I wasn’t sure how this would be for me, but I wanted to be supportive. The first week was surprisingly more “church-feeling” than I anticipated. But yesterday I encountered my first major adjustment.
Our pastor spoke about the way we offer praise in the midst of our traditional celebrations. As part of the sermon, he had a chef near him carving a turkey. Which was all well and good except the camera would pan over to the turkey only occasionally…
Now hear me please!! I am in no way dissing the camera operator!!!
But I was watching with fascination as I listened to the sermon and suddenly…no turkey carver…just Pastor Wayne holding his bible and talking.
So being fully blonde, I looked over past the edge of the screen but of course…no chef, no turkey.
And all of a sudden I was very frustrated and dissatisfied and feeling really cheated that I could only see what was on the screen right in front of me.

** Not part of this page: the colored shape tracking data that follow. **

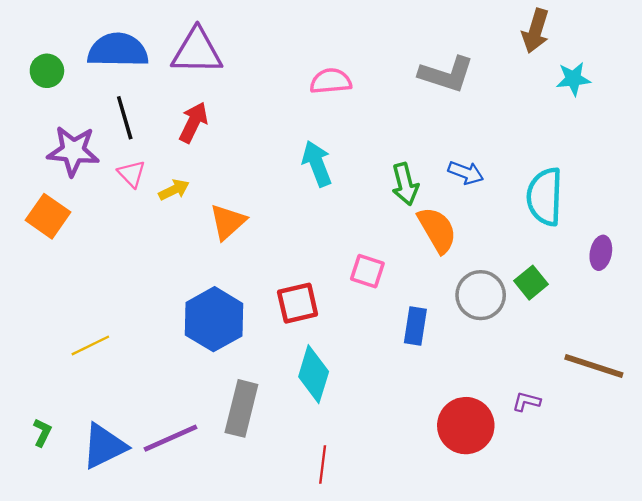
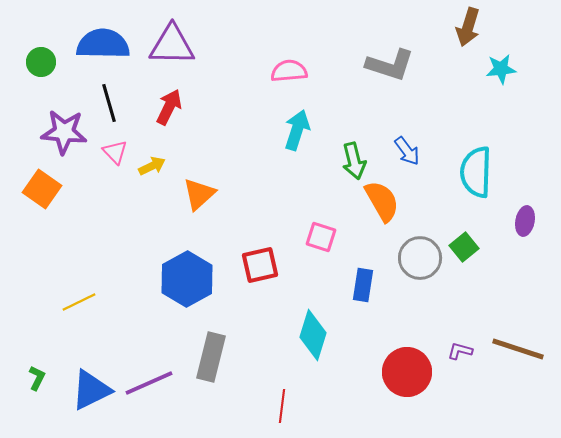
cyan arrow: (317, 164) -> (297, 130), moved, turned 39
blue arrow: (466, 173) -> (407, 151), turned 32
brown line: (594, 366) -> (518, 349), moved
cyan diamond: (314, 374) -> (313, 335), moved

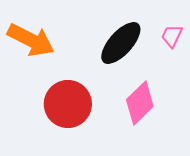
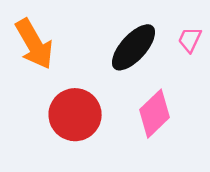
orange arrow: (31, 40) -> (34, 44), turned 33

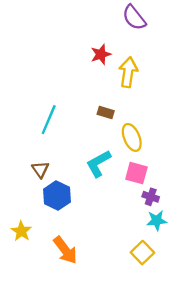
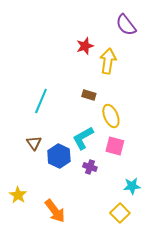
purple semicircle: (134, 18) -> (126, 25), moved
blue hexagon: (57, 196) -> (59, 156), moved
purple cross: (151, 197) -> (90, 167), moved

All of a sudden in the middle of church, of all places….I had to die to myself.
I had to die to what I wanted.
I had to die to what I can control.
So while the sermon was a good one…and the turkey samples they handed out were delicious…
God had a different teaching for me yesterday than was probably intended by the sermon planner.
And I am okay with that.
I can’t see all that God is doing right now…I can only see what He is showing me…and it is frustrating…and I am painfully aware that I can’t control what I am allowed to see…
and I can’t control what I am not allowed to see…
and…
I am learning…
to trust that He is there…
working things out…
good things…
and I will see….
So until then, I wait for His revealing of what will be…glimpses of hope…
and I believe and trust in the One who is doing the work…
because He who promised…
is faithful <3
Amen! He IS faithful!!
Yes He is…over and over…we hold fast to that my friend <3
And we needed cooked turkey Scentsys. 😉
Oh Mary YES!!!!!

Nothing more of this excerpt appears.